ちなみにタイトルのローマの意味は、本編を見ても分かりません。
他にも映画の最後に「リボにこの映画を捧げる」と出てきますが、これも調べないと誰の事か分かりません。
要検索!!

しかし、ここまで色々な賞を取り(特に個人的にはベネチアの金獅子賞を取ってるだけで、見たい度がぐっと増す。)、メディアでも取り上げられ始めたので、やっと重い腰を上げて見ましたが・・・

感想としては、かなり見ごたえのある作品でした!!
(後回しにしてごめんなさい!!)

ただし、最初に断っておくと、あらすじを読んだ際の印象の通り、ストーリーは特になく、主人公のお手伝いさんが炊事洗濯している様子等、時間が穏やかに流れていく場面も多いため、退屈に感じる時間も少々ありました。さらに、事実を基にしている為、見終わってモヤモヤする部分もあったりする。特に「全裸男はそれ相応の罰を受けるべき!!」とか。

そもそもこいつに (行為の前に全裸で棒術する必要あるか?笑) 限らず、この映画で出てくる男は集団も含めて、少し滑稽に描かれてます。

また、全編白黒でしたが、新作なので画質は当然良いため、あまり気になりませんでした。

特に撮影が良かった。
まずオープニングの家の敷地内(床)を撮る何気ないカット、まさかこれがラストの同じ場所でのカットと対になり、この映画を通しての主人公の変化を暗示しているとは思いませんでした。
また、クライマックスの海のシーンでは、海→ビーチ→海と動く主人公と並走するような形で水平に動き、沖に行った為に姿の見えない子供達を探す主人公と同じ不安感を覚えました。これがものすごい長回しの後、主人公がある告白をして、この映画のメインビジュアルになっている6人が抱き合う所までの流れは完璧でした。
(同じ並走するカメラワークだと、例えば、町中で主人公が走っている場面が2回ありましたが、1回目は走る主人公の疾走感が、内面の高揚感を表しているように感じましたが、2回目はこれもまた子供を見失って探しており、焦燥感や不安感を感じる演出になっていました。)

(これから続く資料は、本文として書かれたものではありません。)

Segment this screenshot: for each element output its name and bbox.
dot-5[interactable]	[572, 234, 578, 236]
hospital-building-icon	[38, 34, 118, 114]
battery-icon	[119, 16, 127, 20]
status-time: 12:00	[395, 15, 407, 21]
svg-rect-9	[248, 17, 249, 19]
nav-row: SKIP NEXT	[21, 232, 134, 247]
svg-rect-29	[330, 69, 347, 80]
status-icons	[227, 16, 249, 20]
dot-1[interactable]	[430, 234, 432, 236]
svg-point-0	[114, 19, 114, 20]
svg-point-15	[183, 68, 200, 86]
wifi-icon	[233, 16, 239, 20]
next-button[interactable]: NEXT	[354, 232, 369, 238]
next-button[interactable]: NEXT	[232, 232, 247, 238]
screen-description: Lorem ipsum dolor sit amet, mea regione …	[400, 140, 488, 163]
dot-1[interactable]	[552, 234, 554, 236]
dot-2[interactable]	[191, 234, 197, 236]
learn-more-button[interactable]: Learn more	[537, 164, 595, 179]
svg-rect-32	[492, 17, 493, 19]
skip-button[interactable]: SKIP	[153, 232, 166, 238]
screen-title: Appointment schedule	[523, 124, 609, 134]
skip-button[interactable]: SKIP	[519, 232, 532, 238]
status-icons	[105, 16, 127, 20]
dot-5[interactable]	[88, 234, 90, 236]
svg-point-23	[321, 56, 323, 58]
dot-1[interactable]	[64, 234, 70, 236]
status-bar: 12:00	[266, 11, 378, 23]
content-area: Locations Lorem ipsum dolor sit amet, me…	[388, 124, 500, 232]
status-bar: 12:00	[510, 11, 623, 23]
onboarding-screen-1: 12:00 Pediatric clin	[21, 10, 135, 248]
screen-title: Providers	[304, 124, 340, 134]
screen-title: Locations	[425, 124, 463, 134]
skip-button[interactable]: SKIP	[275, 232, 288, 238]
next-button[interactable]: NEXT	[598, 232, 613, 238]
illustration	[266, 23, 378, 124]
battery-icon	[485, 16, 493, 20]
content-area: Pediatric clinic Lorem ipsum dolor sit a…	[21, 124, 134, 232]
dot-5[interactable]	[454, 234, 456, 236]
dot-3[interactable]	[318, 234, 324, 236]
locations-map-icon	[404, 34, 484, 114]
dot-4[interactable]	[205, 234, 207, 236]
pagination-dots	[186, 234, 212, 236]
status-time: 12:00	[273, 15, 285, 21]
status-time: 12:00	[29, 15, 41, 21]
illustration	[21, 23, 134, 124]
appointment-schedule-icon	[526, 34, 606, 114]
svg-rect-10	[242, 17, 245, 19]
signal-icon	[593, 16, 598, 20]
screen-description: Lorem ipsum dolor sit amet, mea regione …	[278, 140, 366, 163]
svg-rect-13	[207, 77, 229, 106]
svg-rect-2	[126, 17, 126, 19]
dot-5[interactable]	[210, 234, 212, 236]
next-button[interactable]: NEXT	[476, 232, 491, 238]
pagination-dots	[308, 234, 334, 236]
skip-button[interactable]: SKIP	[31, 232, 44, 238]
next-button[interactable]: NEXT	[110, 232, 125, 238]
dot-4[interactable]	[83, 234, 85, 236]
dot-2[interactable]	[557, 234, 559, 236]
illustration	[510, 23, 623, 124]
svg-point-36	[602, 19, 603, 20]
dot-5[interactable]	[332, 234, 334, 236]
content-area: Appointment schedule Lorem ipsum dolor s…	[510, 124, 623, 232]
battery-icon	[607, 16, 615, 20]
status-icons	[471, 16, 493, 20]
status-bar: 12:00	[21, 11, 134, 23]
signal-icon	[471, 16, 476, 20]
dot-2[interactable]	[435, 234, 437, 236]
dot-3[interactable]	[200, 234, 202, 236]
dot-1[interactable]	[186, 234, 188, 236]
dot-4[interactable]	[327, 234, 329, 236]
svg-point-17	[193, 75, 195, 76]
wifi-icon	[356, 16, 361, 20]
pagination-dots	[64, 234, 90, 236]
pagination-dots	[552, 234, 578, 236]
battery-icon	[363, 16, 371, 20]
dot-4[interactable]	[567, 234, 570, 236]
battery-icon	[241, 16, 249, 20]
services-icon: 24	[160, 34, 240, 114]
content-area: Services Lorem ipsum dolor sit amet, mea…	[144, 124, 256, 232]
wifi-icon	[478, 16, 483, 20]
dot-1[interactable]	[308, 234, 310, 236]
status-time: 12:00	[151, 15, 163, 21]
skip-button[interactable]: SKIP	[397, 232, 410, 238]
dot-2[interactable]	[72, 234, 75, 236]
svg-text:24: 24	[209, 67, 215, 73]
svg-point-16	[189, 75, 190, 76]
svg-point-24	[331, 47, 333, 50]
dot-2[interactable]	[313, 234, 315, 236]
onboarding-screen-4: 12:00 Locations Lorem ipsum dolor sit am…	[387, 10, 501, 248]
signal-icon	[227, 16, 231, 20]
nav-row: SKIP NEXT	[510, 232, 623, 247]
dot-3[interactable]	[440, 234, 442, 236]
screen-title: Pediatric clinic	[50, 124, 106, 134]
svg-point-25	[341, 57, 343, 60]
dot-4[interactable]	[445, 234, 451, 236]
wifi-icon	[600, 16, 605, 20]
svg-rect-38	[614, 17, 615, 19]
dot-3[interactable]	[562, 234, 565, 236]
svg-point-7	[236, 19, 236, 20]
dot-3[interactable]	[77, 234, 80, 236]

ストーリー的には、中流一家とお手伝いさんの話だけど、二人の女性が虐げられ、傷つき復活するまでの物語、こう書くとストーリーもちゃんと起伏があります。
二人とも社会的地位は全く違いながらも、同じように男性によって傷つけられ、お互いに支え合い、強く復活していきます。
また、背景には当時のメキシコの政治的混乱、貧富の格差もありますが、劇中でハッキリとは説明されないので、積極的に読み解くしかありません。(玄関から外に出るシーンの度に出てくる、ラッパを吹き行進する軍隊とか。)

それに拍車をかけるように、場面ごとの細かい表現も無視できない。
動物のはく製や骸骨のおもちゃ等印象に残る物も多く、車は非常に重要な小道具で、さらに犬のフンまでもが小道具です笑

長くなりましたが、撮影と小道具などのディテールの見事さで、まるで自分が当時のメキシコにいたような感覚にさせる臨場感を作り出し、貧しい女性の視点という昨今二重に重要なテーマでストーリーを作る、賞を取るのは必然ですね。
また、個人的には先住民系のお手伝いさんを中南米で何人も見てきたので、彼女たちを思い出したりもしました。確かに彼女らは朝早くからよく働き、いつも笑顔で仕事をし、子育ても両立していたように思います。ただし、プライベートな部分は見たことがなかったので、今回の映画でそれを覗き見したような感じがしました。